* [WHAT TO DO]: Before copying, remove every picture, and then repeat all entries below precisely as written.

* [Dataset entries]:
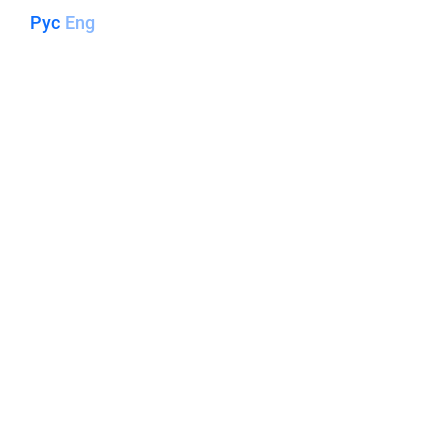
Рус
Eng
ООО «ЛЭМ» - ЭНЕРГИЯ
СОЗИДАНИЯ!
О КОМПАНИИ
НАПИСАТЬ НАМ
НА САЙТ ПРОЕКТИРОВАНИЯ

* [OUTPUT OF THE EXERCISE]:
Рус
Eng
ООО «ЛЭМ» - ЭНЕРГИЯ
СОЗИДАНИЯ!
О КОМПАНИИ
НАПИСАТЬ НАМ
НА САЙТ ПРОЕКТИРОВАНИЯ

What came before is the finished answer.